XML is a popular standard, and so there are many tools available for developers and for end-users. One tool is XSLT, a tool for converting XML documents to some other format. Second Site uses XSLT to convert TMG data to web pages. Second Site converts the TMG data to XML, and then passes the XML to an XSLT stylesheet, which converts the data to HTML. By leveraging XML and XSLT, I saved time and effort implementing Second Site, and the users benefit, too. The transformation facility in Second Site is more powerful and flexible than it would have been if I had to develop it all myself, and users can learn about XML and XSLT on the web and in books. Anything they learn about XML or XSLT from customizing Second Site will transfer to similar projects with other tools that use XML and XSLT.

You don't have to know anything about XML in order to benefit from it. Software developers understand the value of using XML to exchange data, among other things, and so they are building XML capabilities into their applications. As time goes on, you'll see more and more applications using XML.

XML is not ideal for all text applications. One downside to XML is that it is verbose. There are 43 characters in the text-only version of the address data above. There are 147 in the XML version if you don't count the indentation and line breaks. (They aren't necessary in XML; I added them to make the structure clearer.) The overhead varies dramatically based on how much structure the data requires.

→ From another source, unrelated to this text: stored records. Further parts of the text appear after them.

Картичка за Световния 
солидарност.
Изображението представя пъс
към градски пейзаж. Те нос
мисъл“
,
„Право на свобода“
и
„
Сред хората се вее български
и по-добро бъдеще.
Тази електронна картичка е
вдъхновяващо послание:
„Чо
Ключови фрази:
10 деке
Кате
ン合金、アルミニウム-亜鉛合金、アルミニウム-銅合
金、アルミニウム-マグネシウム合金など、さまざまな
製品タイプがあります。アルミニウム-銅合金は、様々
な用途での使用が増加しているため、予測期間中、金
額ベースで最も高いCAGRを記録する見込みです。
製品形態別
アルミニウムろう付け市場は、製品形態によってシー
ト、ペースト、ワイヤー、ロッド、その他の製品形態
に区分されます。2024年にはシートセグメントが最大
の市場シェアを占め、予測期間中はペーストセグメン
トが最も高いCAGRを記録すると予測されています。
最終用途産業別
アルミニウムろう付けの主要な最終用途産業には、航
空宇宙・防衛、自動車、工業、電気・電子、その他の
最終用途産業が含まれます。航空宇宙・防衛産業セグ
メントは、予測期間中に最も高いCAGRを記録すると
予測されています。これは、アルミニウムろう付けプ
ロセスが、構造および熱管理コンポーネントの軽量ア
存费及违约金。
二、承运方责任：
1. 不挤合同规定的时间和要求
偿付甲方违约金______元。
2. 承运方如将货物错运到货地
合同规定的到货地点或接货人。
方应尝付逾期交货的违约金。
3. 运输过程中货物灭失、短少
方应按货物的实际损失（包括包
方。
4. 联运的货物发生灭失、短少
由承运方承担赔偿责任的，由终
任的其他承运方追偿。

There has been a lot of talk in genealogical circles about XML replacing GEDCOM. As of February, 2005, there is little or no support for XML in any of the widely-used applications. That's unfortunate, as GEDCOM needs to be replaced.

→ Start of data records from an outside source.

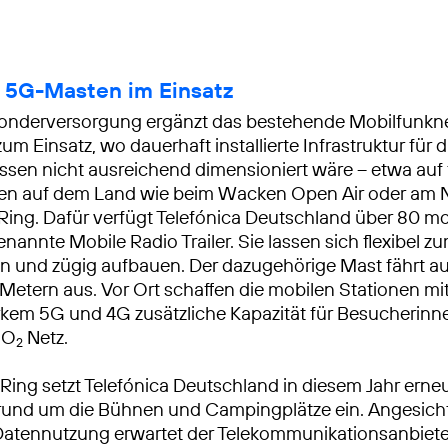
 5G-Masten im Einsatz
onderversorgung ergänzt das bestehende Mobilfunkne
m Einsatz, wo dauerhaft installierte Infrastruktur für 
sen nicht ausreichend dimensioniert wäre – etwa auf
chen auf dem Land wie beim Wacken Open Air oder am 
Ring. Dafür verfügt Telefónica Deutschland über 80 m
annte Mobile Radio Trailer. Sie lassen sich flexibel zu
en und zügig aufbauen. Der dazugehörige Mast fährt a
Metern aus. Vor Ort schaffen die mobilen Stationen mi
rkem 5G und 4G zusätzliche Kapazität für Besucherin
 O
Netz.
2
Ring setzt Telefónica Deutschland in diesem Jahr erneu
und um die Bühnen und Campingplätze ein. Angesicht
atennutzung erwartet der Telekommunikations­anbiete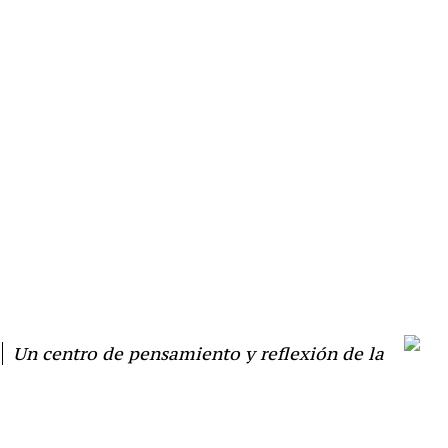
Un centro de pensamiento y reflexión de la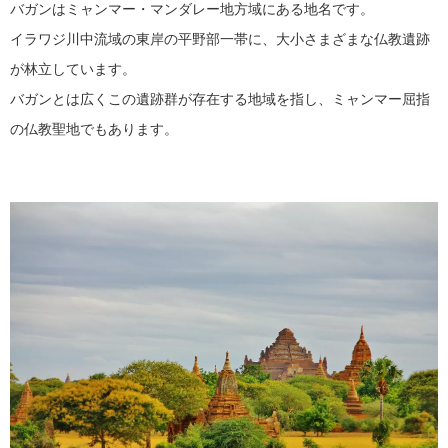
バガンはミャンマー・マンダレー地方域にある地名です。
イラワジ川中流域の東岸の平野部一帯に、大小さまざまな仏教遺跡
が林立しています。
バガンとは広くこの遺跡群が存在する地域を指し、ミャンマー屈指
の仏教聖地でもあります。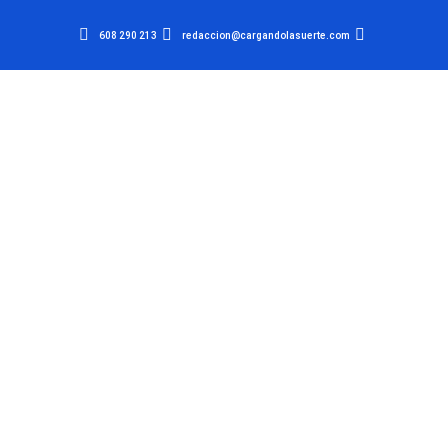
608 290 213
redaccion@cargandolasuerte.com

I am adding an XML Export feature to TMG Utility so that users can export a subset of their TMG project data to XML. I am including some stylesheets so that data can be converted to web pages. The XSLT Stylesheets I provide will also serve as examples for people who want to write their own... more on that later.

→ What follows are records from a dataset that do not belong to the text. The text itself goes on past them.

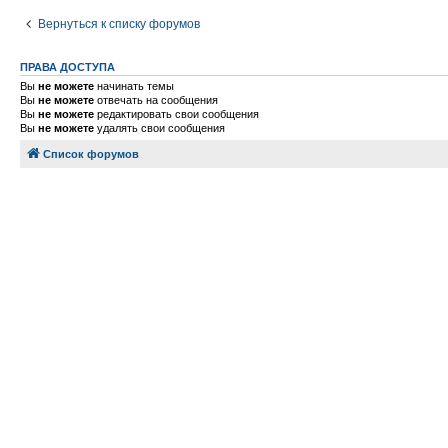
Вернуться к списку форумов
ПРАВА ДОСТУПА
Вы
не можете
начинать темы
Вы
не можете
отвечать на сообщения
Вы
не можете
редактировать свои сообщения
Вы
не можете
удалять свои сообщения
Список форумов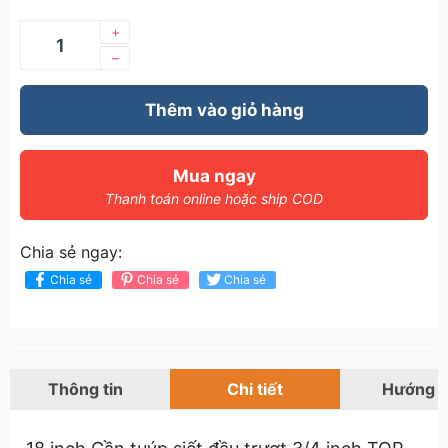
+
–
Thêm vào giỏ hàng
Mua ngay
Thanh toán online hoặc ship COD
Chia sẻ ngay:
Chia sẻ
Chia sẻ
Chia sẻ
Thông tin
Chi tiết
Hướng 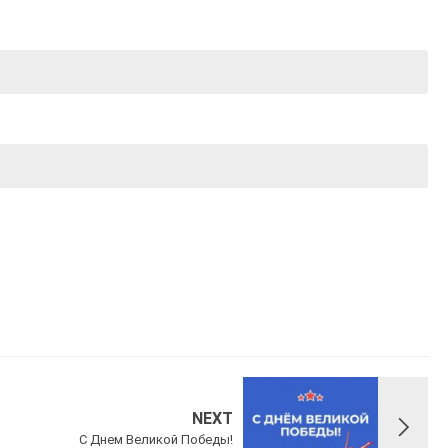
NEXT
С Днем Великой Победы!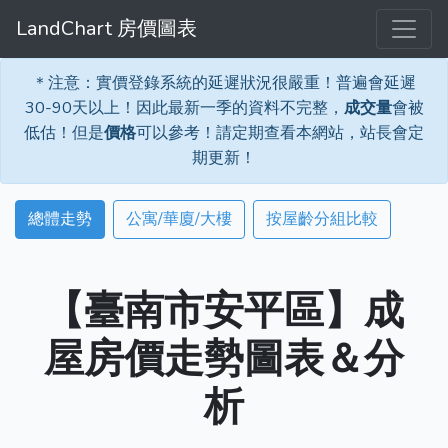
LandChart 房價圖表
＊注意：實價登錄系統的延遲狀況很嚴重！普遍會延遲
30-90天以上！因此最新一季的資料不完整，
成交量
會被
低估！但是
價格
可以參考！請定期查看本網站，站長會定
期更新！
總體走勢
公寓/華廈/大樓
按屋齡分組比較
【臺南市安平區】成
屋房價走勢圖表＆分
析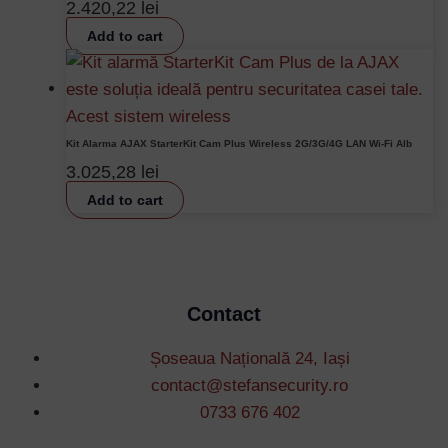
2.420,22
lei
Add to cart
Kit Alarma AJAX StarterKit Cam Plus Wireless 2G/3G/4G LAN Wi-Fi Alb
3.025,28
lei
Add to cart
Contact
Șoseaua Națională 24, Iași
contact@stefansecurity.ro
0733 676 402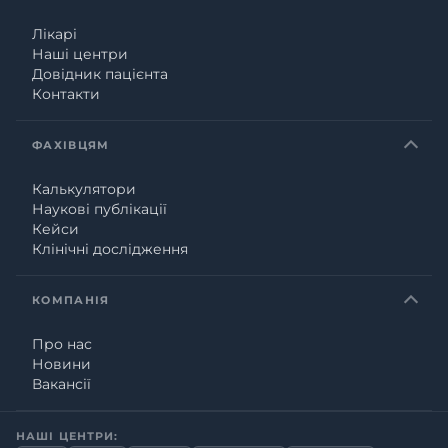
Лікарі
Наші центри
Довідник пацієнта
Контакти
ФАХІВЦЯМ
Калькулятори
Наукові публікації
Кейси
Клінічні дослідження
КОМПАНІЯ
Про нас
Новини
Вакансії
НАШІ ЦЕНТРИ: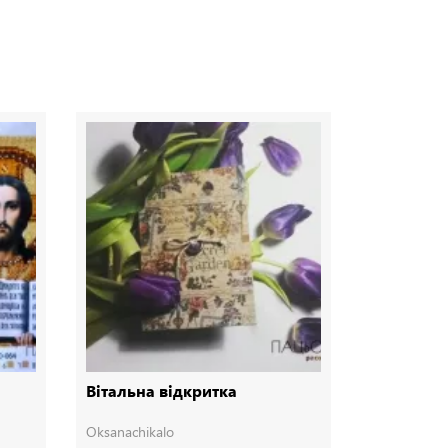
Вітальна відкритка
Конверт 
Oksanachikalo
Oksanachika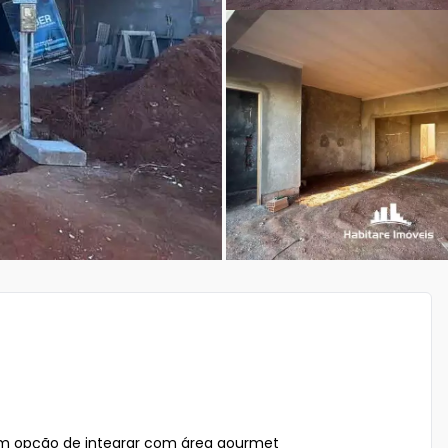
m opção de integrar com área gourmet
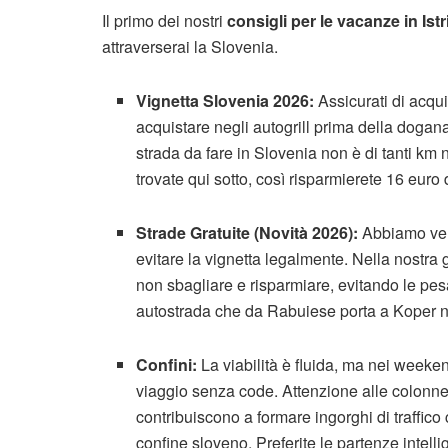
Il primo dei nostri
consigli per le vacanze in Istr
attraverserai la Slovenia.
Vignetta Slovenia 2026:
Assicurati di acqui
acquistare negli autogrill prima della doga
strada da fare in Slovenia non è di tanti km 
trovate qui sotto, così risparmierete 16 euro
Strade Gratuite (Novità 2026):
Abbiamo veri
evitare la vignetta legalmente. Nella nostra
non sbagliare e risparmiare, evitando le pes
autostrada che da Rabuiese porta a Koper n
Confini:
La viabilità è fluida, ma nei weeken
viaggio senza code. Attenzione alle colonn
contribuiscono a formare ingorghi di traffico
confine sloveno. Preferite le partenze intellig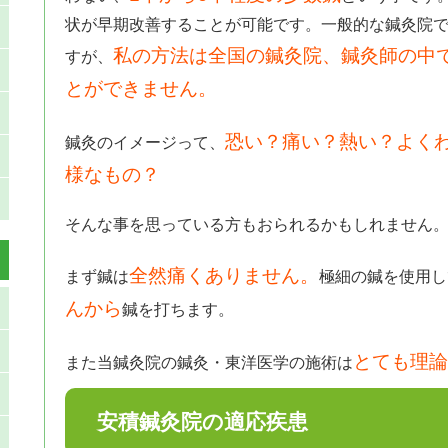
状が早期改善することが可能です。一般的な鍼灸院
私の方法は全国の鍼灸院、鍼灸師の中
すが、
とができません。
恐い？痛い？熱い？よく
鍼灸のイメージって、
様なもの？
そんな事を思っている方もおられるかもしれません
全然痛くありません。
まず鍼は
極細の鍼を使用し
んから
鍼を打ちます。
とても理論
また当鍼灸院の鍼灸・東洋医学の施術は
安積鍼灸院の適応疾患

In the initial release, the XML Export facility will support these data items:

  • DNA Log
  • Exhibit Log
  • Master Source List

If you have ever wanted to create a custom report for one of the data items above, but you were unable to get the results you want using one of TMG's built-in reports, then you might want to consider using TMG Utility's XML Export feature. XSLT Stylesheets are not for the technically naive, but they are easier than writing a database application to produce a report. If you can't write an XSLT Stylesheet to produce the report you want, maybe a cousin, friend, or power-user can.